In the aftermath, families of enlistees who'd died were awarded $5,000 by Congress, although this was dropped to $3,000 after Congress learned that most victims were Black. As for the surviving loaders, they were awarded the sweet sum of $crewyou, no time off, no additional pay, no counseling, no respite, no nothing -- despite the disaster leaving many loaders traumatized and exhibiting signs of PTSD. "Everybody was scared," said survivor Percy Robinson. "If somebody dropped a box or slammed a door, people jumping around like crazy."

So when the enlistees -- who'd been reassigned to menial positions at other bases in the region -- received orders to report for munition loading duties at Mare Island Navy Yard, 328 responded by going on strike. They stated that they'd perform any job asked of them except munitions loading until they got training, safe working conditions, and paid leave to recuperate from witnessed their friends be vaporized.

The military, unsurprisingly, didn't entertain such commie horseshit notions, and the strikers were arrested and placed under armed guard. After several days of threats, 278 loaders resumed their duties, leaving 50 men -- who later became known as the 'Port Chicago 50' -- to be charged as mutineers who acted. "With a deliberate purpose and intent to override superior military authority." It was a crime that carried penalties ranging from imprisonment (at best) to the death penalty (at worst, obviously).

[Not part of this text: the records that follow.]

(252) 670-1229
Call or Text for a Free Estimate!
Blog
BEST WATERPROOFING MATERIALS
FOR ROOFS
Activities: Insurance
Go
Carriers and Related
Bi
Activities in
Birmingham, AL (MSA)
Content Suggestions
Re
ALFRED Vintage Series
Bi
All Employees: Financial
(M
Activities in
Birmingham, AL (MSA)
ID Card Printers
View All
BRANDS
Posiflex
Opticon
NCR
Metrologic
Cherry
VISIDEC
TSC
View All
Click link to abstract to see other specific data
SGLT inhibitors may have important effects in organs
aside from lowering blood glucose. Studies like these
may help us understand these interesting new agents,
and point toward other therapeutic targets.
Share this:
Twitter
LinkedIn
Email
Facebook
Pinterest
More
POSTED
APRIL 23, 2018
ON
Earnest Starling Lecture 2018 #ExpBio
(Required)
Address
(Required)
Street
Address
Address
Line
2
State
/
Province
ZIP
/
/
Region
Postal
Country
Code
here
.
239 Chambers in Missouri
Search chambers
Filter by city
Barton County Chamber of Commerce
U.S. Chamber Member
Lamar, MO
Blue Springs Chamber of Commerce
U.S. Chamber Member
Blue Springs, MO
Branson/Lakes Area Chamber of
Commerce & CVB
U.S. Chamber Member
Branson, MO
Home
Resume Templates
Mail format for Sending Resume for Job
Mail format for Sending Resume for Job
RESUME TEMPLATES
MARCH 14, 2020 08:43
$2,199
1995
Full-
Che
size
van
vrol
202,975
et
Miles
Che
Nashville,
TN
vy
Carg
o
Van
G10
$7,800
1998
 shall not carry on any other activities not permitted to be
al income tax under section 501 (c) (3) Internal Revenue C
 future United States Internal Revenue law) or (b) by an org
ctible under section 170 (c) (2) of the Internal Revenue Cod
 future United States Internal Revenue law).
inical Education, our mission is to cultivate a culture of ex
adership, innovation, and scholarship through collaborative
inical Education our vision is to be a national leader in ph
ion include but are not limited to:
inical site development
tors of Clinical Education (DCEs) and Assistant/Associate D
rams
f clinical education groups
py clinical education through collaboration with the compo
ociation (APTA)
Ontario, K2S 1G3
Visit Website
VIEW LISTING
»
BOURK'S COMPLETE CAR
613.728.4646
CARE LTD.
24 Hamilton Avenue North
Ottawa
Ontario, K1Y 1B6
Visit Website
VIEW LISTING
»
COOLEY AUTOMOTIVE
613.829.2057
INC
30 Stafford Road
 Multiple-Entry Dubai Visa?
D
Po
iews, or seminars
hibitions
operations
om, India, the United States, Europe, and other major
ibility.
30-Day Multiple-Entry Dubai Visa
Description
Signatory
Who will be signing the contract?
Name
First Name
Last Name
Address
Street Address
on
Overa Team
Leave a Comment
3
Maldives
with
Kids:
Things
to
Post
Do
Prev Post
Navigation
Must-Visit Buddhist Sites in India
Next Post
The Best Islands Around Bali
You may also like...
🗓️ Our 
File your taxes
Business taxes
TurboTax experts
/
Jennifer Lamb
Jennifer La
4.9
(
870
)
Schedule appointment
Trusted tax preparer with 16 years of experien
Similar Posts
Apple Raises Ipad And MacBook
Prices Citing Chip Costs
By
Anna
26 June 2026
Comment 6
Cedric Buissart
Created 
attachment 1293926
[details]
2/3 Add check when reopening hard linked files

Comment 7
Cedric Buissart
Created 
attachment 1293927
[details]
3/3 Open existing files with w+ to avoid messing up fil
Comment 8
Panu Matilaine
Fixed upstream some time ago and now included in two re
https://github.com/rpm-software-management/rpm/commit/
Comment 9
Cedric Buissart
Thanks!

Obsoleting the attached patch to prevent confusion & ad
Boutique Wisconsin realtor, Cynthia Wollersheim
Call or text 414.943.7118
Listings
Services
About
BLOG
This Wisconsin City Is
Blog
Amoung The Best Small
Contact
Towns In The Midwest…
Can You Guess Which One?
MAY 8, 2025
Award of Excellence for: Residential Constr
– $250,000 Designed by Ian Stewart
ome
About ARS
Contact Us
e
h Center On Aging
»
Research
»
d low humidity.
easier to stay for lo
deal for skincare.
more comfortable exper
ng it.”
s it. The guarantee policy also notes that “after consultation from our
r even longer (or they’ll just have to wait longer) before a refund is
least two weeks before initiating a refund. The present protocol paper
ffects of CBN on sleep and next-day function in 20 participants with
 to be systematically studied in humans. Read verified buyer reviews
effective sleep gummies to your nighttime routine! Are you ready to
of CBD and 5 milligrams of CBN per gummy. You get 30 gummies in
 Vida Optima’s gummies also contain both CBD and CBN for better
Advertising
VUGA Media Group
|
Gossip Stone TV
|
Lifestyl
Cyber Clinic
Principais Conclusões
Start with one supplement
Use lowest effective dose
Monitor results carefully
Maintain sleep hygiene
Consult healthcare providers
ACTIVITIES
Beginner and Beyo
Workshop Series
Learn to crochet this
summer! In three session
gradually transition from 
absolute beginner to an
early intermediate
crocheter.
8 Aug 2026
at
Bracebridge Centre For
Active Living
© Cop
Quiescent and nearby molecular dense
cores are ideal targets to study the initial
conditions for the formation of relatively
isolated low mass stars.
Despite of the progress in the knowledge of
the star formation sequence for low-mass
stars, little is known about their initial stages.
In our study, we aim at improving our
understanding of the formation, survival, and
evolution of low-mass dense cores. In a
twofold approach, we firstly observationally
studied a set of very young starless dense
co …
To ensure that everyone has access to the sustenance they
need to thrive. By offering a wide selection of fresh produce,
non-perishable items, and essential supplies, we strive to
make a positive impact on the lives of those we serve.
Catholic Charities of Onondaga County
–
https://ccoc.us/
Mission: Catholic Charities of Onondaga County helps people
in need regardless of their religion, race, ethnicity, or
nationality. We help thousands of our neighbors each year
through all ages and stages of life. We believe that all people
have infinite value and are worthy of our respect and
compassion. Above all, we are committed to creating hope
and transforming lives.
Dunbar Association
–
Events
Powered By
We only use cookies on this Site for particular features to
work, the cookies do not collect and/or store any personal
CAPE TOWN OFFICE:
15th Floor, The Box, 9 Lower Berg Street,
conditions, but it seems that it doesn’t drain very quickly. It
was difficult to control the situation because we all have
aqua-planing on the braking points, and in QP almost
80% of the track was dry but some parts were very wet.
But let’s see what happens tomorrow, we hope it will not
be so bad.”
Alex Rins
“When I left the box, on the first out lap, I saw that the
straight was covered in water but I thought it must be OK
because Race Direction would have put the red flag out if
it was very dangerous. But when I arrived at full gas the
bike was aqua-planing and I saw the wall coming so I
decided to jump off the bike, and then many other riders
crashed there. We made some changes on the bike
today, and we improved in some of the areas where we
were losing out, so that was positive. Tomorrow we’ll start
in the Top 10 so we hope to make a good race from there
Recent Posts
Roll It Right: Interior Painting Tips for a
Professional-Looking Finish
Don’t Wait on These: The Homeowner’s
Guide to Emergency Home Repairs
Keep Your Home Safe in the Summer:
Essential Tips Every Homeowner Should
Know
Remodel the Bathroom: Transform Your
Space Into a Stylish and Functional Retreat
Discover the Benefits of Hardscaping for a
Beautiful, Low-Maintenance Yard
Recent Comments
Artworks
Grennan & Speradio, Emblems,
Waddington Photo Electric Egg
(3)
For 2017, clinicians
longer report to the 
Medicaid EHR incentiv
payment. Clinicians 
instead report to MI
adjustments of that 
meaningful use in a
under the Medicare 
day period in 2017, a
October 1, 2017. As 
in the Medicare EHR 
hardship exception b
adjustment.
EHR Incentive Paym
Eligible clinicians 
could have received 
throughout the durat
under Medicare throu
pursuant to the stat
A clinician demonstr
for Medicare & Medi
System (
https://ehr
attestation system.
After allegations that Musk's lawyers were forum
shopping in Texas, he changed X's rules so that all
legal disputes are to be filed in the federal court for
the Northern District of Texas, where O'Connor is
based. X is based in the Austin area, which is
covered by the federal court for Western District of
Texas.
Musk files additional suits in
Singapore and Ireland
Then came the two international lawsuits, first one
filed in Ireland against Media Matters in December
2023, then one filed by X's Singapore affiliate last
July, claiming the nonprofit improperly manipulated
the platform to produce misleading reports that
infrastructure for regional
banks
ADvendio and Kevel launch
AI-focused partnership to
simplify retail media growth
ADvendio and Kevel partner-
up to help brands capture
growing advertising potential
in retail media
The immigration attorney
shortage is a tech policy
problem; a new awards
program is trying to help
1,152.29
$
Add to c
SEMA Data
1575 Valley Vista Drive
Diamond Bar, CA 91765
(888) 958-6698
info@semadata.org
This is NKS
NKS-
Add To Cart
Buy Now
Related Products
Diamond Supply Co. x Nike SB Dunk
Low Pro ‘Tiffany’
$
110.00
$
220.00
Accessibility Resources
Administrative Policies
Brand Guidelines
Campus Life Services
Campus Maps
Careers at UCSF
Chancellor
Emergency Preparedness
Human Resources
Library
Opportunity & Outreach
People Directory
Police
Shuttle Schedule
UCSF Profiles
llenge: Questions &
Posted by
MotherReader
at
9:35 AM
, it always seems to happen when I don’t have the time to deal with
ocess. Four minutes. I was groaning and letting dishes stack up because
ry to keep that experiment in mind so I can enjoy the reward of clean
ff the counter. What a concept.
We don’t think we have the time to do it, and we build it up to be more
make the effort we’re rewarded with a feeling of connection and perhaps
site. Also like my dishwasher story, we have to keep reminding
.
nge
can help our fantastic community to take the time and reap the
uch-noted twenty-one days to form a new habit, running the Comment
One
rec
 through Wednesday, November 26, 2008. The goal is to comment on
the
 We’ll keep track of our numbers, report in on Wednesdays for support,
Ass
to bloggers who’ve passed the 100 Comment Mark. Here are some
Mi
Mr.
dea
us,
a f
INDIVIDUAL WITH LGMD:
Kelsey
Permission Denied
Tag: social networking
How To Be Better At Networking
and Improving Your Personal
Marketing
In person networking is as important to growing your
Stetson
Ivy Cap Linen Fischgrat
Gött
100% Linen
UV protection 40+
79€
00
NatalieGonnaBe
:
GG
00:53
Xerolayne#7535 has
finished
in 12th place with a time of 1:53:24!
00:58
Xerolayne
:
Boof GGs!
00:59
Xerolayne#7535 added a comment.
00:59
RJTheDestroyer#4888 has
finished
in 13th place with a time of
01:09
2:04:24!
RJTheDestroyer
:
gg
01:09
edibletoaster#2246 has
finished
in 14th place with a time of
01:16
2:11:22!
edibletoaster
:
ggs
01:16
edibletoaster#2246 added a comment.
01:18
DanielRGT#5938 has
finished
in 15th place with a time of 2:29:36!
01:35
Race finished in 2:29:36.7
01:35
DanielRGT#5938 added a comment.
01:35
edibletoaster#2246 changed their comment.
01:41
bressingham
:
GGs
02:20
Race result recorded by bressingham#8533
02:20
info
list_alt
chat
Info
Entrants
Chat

The resulting trial of the Port Chicago 50 was a sham (but who expected anything different?), which saw the military argue that by refusing to load munitions, the enlistees were engaged in a conspiracy to undermine the authority of their commanding officers. Despite how they said they'd do anything that their commanding officers asked, they won't do that ("that" being 'load ammunition'). The PC50 argued that they were engaged in a very specific strike and that their demands basically amounted to bringing the bombs n' racism factory up to code.

U.S. Navy

They were found guilty of mutiny in less than two hours, and each man was sentenced to between 8-15 years in prison. In 1946, however, after a flood of public support (which sprang from reporting on the case by Thurgood Marshall), the military released the PC50 and reassigned them overseas. Except for Freddie Meeks, who received a pardon from President Clinton in 1999, the convictions of the PC50 still stand today. But don't expect the surviving members to go chasing pardons of their own. "We don't want a pardon," said PC50'er Joe Small, who died in 1996. "Because that means, 'You're guilty but we forgive you. We want the decisions set aside."